> [EXERCISE]
What lines in the records below contain the string "Student"? Copy every one.

Page-level text extractions:
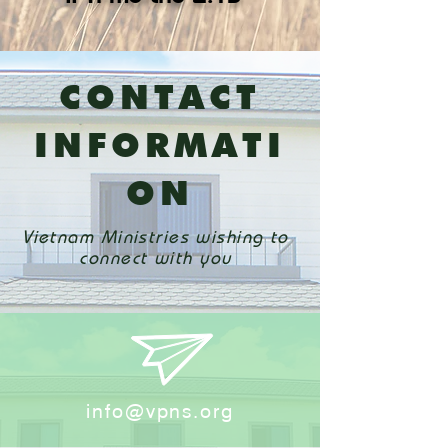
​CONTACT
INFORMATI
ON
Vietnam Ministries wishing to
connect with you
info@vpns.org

---

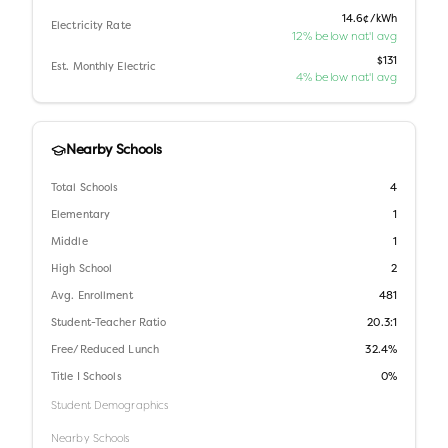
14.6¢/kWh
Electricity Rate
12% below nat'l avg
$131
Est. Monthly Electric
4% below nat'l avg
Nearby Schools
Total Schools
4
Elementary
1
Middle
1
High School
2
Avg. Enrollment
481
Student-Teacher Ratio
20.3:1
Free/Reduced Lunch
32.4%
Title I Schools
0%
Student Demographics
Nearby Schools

---

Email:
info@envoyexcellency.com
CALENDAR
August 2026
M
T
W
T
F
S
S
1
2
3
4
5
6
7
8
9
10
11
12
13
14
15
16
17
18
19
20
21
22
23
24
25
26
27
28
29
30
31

> [EXERCISE ANSWER]
Student-Teacher Ratio
Student Demographics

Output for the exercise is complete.